E vai ou não haver novo aumento de quotas?
Todos os anos aumentamos as quotas de acordo com a inflação e fazemos arredondamentos. Contudo, só para se ter uma ideia, a quota mais barata de um clube de futebol, sem que os sócios tenham direito a nada, é de 125 euros. Mesmo este cartão dos golos que o Benfica lançou recentemente, como os jogadores não marcam golos os sócios não vão receber muito dinheiro. A minha ideia é que os sócios paguem o menos possível pelas quotas e mais pelos serviços. Para isso, vou dar-lhes cada vez mais e melhores serviços, a preços que não há no mercado. Porque também quero ter cada vez mais sócios. No cartão que iremos lançar com o operador móvel, por exemplo, vão ter imensos conteúdos. Além de todos os serviços, terão inclusivamente produtos para crianças, jovens e mulheres. Aliás, o crescimento do número de sócios deve-se à adesão cada vez maior das mulheres.
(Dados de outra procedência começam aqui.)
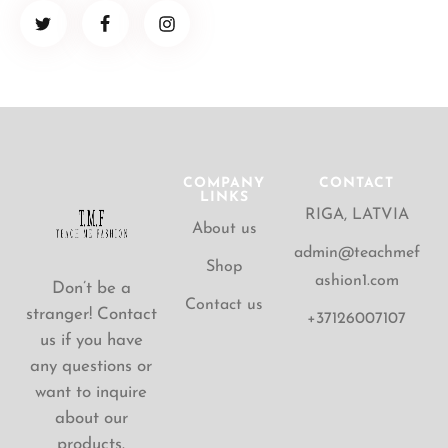
COMPANY
CONTACT
LINKS
RIGA, LATVIA
About us
admin@teachmef
Shop
ashion1.com
Don’t be a
Contact us
stranger! Contact
+37126007107
us if you have
any questions or
want to inquire
about our
products.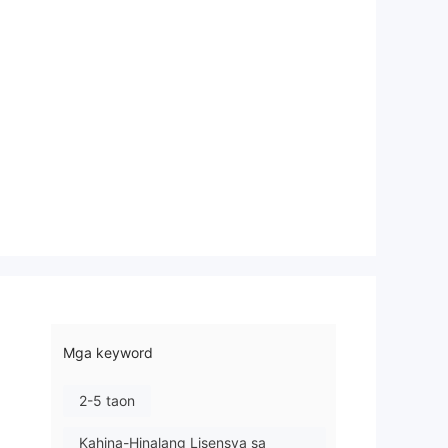
Mga keyword
2-5 taon
Kahina-Hinalang Lisensya sa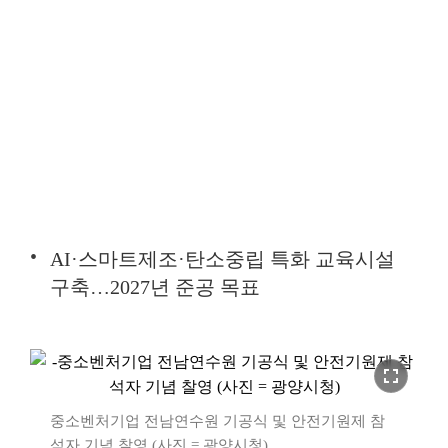
AI·스마트제조·탄소중립 특화 교육시설
구축…2027년 준공 목표
fullscreen
중소벤처기업 전남연수원 기공식 및 안전기원제 참
석자 기념 찰영 (사진 = 광양시청)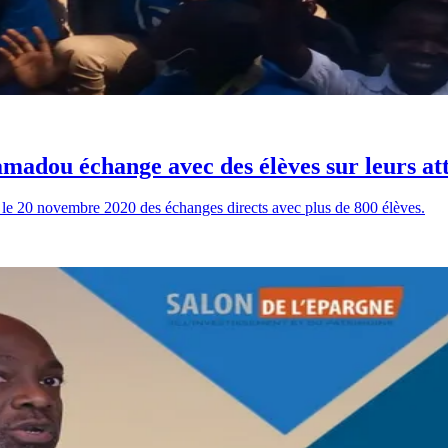
madou échange avec des élèves sur leurs at
, le 20 novembre 2020 des échanges directs avec plus de 800 élèves.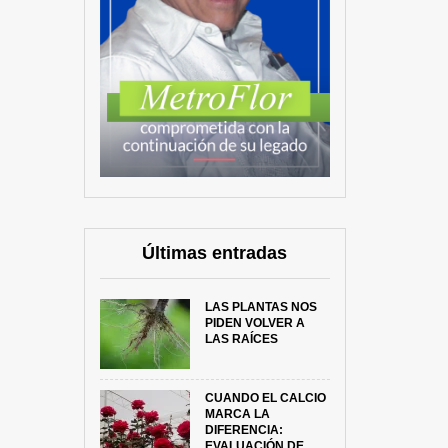
Últimas entradas
LAS PLANTAS NOS
PIDEN VOLVER A
LAS RAÍCES
CUANDO EL CALCIO
MARCA LA
DIFERENCIA:
EVALUACIÓN DE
Quando conseguirá o equilíbrio financeiro?
Em termos de gestão corrente, em 2007 ainda vamos perder dinheiro. O ano zero de prejuízos em termos de exploração será 2008.
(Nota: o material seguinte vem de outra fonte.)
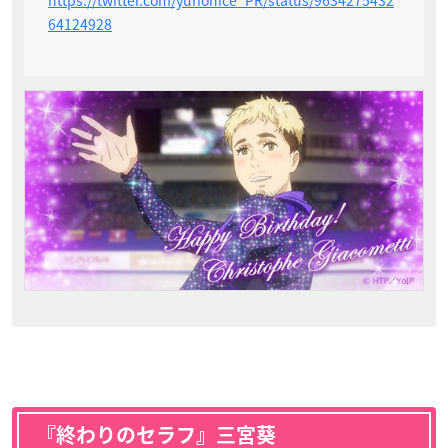
64124928
『終わりのセラフ』三宮葵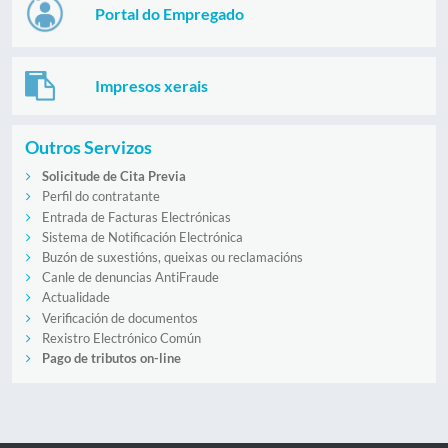
Portal do Empregado
Impresos xerais
Outros Servizos
Solicitude de Cita Previa
Perfil do contratante
Entrada de Facturas Electrónicas
Sistema de Notificación Electrónica
Buzón de suxestións, queixas ou reclamacións
Canle de denuncias AntiFraude
Actualidade
Verificación de documentos
Rexistro Electrónico Común
Pago de tributos on-line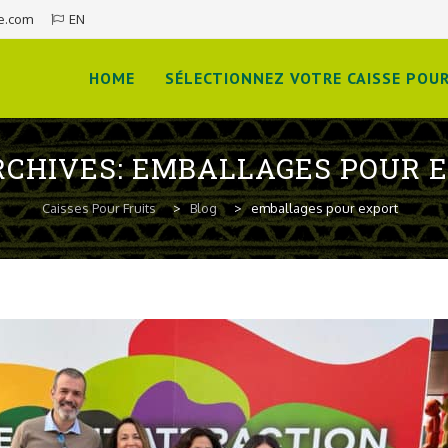
e.com
EN
Skip
to
HOME
SÉLECTIONNEZ VOTRE CAISSE POUR
content
RCHIVES:
EMBALLAGES POUR 
Caisses Pour Fruits
>
Blog
>
emballages pour export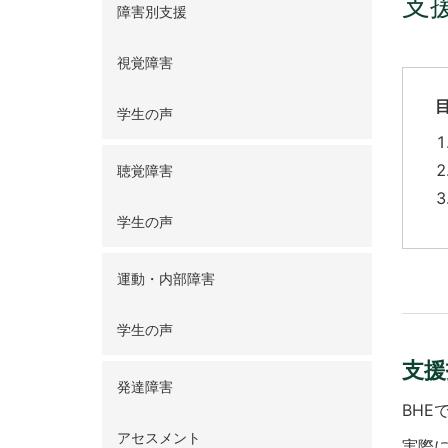
支
障害別支援
視覚障害
学生の声
聴覚障害
学生の声
運動・内部障害
学生の声
支援
発達障害
BHE
アセスメント
実際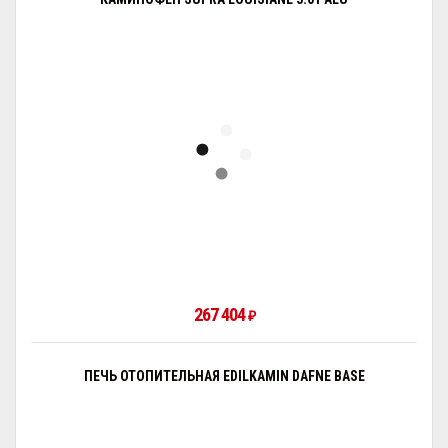
267 404
₽
ПЕЧЬ ОТОПИТЕЛЬНАЯ EDILKAMIN DAFNE BASE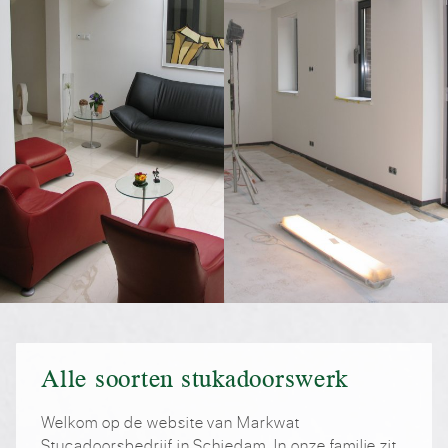
Alle soorten stukadoorswerk
Welkom op de website van Markwat
Stucadoorsbedrijf in Schiedam. In onze familie zit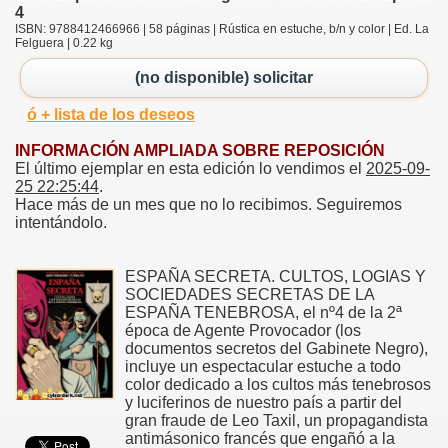
4
ISBN: 9788412466966 | 58 páginas | Rústica en estuche, b/n y color | Ed. La
Felguera | 0.22 kg
(no disponible) solicitar
ó + lista de los deseos
INFORMACIÓN AMPLIADA SOBRE REPOSICIÓN
El último ejemplar en esta edición lo vendimos el
2025-09-
25 22:25:44
.
Hace más de un mes que no lo recibimos. Seguiremos
intentándolo.
ESPAÑA SECRETA. CULTOS, LOGIAS Y
SOCIEDADES SECRETAS DE LA
ESPAÑA TENEBROSA, el nº4 de la 2ª
época de Agente Provocador (los
documentos secretos del Gabinete Negro),
incluye un espectacular estuche a todo
color dedicado a los cultos más tenebrosos
y luciferinos de nuestro país a partir del
gran fraude de Leo Taxil, un propagandista
antimásonico francés que engañó a la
Quanto é que vai aumentar as quotas?
Depende muito dos resultados de 2007. Claro que vai haver um arredondamento das quotas, além do ajustamento à taxa de inflação, mas ficará mesmo assim abaixo dos cem euros.
"RADARES MUDAM EM ALGUNS SÍTIOS"
Tem criticado muito o Executivo relativamente à carga fiscal sobre o automóvel, na qual se inclui os impostos sobre os combustíveis. Como atenuar os custos?
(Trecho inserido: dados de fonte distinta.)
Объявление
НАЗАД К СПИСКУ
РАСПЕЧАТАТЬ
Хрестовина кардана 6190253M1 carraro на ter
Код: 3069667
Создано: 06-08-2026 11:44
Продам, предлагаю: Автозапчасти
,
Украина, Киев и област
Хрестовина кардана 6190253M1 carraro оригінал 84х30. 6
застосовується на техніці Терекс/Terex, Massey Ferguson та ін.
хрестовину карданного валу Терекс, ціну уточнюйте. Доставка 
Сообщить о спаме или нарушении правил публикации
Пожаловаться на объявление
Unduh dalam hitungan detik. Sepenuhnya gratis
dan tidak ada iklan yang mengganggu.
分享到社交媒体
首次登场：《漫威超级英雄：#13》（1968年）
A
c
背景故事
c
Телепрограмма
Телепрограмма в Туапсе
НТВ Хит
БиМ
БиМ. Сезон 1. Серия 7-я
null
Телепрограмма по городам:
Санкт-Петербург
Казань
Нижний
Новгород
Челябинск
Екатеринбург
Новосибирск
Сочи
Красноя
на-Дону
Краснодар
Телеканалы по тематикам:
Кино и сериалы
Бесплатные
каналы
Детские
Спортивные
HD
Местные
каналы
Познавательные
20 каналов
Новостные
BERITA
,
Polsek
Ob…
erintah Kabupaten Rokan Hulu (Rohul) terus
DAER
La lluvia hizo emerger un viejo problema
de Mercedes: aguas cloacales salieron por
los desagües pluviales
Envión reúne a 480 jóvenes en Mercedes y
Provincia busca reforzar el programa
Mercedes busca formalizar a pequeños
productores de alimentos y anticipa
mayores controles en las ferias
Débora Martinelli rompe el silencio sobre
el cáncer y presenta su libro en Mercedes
Nem as petrolíferas têm qualquer poder em Portugal. O Governo põe e dispõe sobre o preço dos combustíveis. Ainda agora retirou uma parte do ISP (imposto sobre os produtos petrolíferos) para a Estradas de Portugal. Portanto, das duas uma: ou há uma greve geral de três dias em que ninguém anda de automóvel e o Estado perde milhões de receitas e aí poderá ter de repensar a carga fiscal, o que é muito difícil que aconteça; ou então os carros vão parando à força. O que, aliás, já está a acontecer. Um terço já está parado durante a semana, porque as pessoas não têm dinheiro. A redução no consumo de combustíveis e de portagens, no ano passado, já foi enorme, cerca de 7% no primeiro caso e 4% no segundo. O Estado não pode continuar a ver nos automóveis a mama de tudo o que é impostos. Neste momento, 25% da receita fiscal já vem do sector automóvel. E este novo imposto automóvel (IA) é um disparate completo. Ao fim de três anos, os consumidores pagam mais do que com o anterior imposto de circulação.
Se fosse membro do Governo como taxaria os automóveis?
O que deveria ser feito é aquilo que já se faz na maior parte dos países europeus, onde há uma taxa, por exemplo de 20% sobre o automóvel, e nela estão incluídos todos os impostos. Assim, compra um carro de 5000 contos ou de 20 mil contos e paga 20% desse valor. O que não é justo é que seja feito como cá. Eu tenho um Mercedes lá em baixo na garagem com uma determinada cilindrada e outro cidadão que compra um Renault, com igual cilindrada mas que custou um terço do meu Mercedes, paga o mesmo IA . Com uma taxa ad valorum o Estado não perdia dinheiro e era mais justo.
Que resposta obteve até agora às propostas feitas pelo ACP ao Governo no sentido da redução da carga fiscal?
Zero. Eu há três anos pedi uma audiência ao senhor primeiro-ministro e até agora não obtive qualquer resposta. Ou seja , o senhor primeiro-ministro nunca recebeu o presidente do maior clube português.
Apresentou também uma proposta de alteração relativamente à colocação de radares de velocidade em Lisboa. Entretanto já foi criada uma comissão na qual participa o ACP para discutir este assunto. Já há novidade?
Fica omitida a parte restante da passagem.